その率直な診断を受けて、自分の体の弱いことを自覚するようになり、その頃から流行性感冒が流行りはじめて、予防のため外出を控えるようにしたことなどが書かれています。
その様子ですが、外出を控え、妻や女中にも控えるように言ったそうです。
そして、朝晩うがいをして、出かけるときはマスクをし、帰ったらまたうがい、と今の私たちと同じようなことをやっていました。
来客にも神経質になり、咳をしている人や熱っぽい人が来たときは、帰った後暗い気持ちになったそうです。
新聞には毎日の死者数が報告され、それに一喜一憂したなど、まるで今、コロナ禍の私たちを描写しているようでした。
100年前にも同じような状況があり、同じような行動や感じ方をしていたとは、歴史は繰り返すものなのですね。
100年前に起こったことがすっかり忘れ去られたように、今の状況も数年すれば「そういえばそんなこともあったね」となるのでしょうか。
後半のあらすじ
後半はマスクについてです。
感染を心配した菊池は、周りの人たちがマスクを外すようになっても、つけ続けていました。

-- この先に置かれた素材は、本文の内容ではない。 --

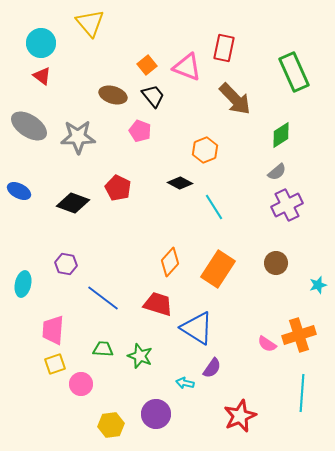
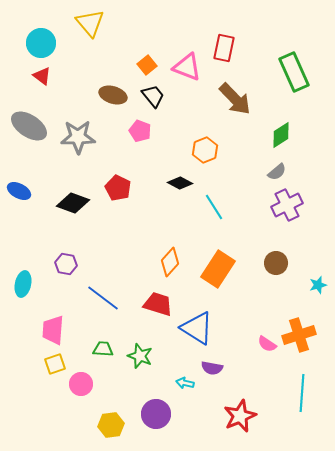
purple semicircle at (212, 368): rotated 65 degrees clockwise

そんな時に、同じようにマスクをつけている人を見ると、頼もしく感じ、ある種の同士であると感じたそうです。
つまり、そのような人を見ると、誰も付けていないのにつけていることの照れくささから逃れられたからです。
やはり人と違うことをするのには「マスクをつけるかつけないか」のようなことでも、自己主張のようなものが現れてしまうということでしょう。
面白いのはこの後で、5月になると菊池もマスクをつけなくなったのですが、その頃にまた流行性感冒がぶり返したという記事が新聞に出て、「イヤな気になった」そうです。
でも、陽気が良いのでマスクはもうせずに、晴天のある日野球を見に行ったところ、自分を追い越した青年が黒いマスクをしているのを見て、ショックを受け、憎悪を感じたそうです。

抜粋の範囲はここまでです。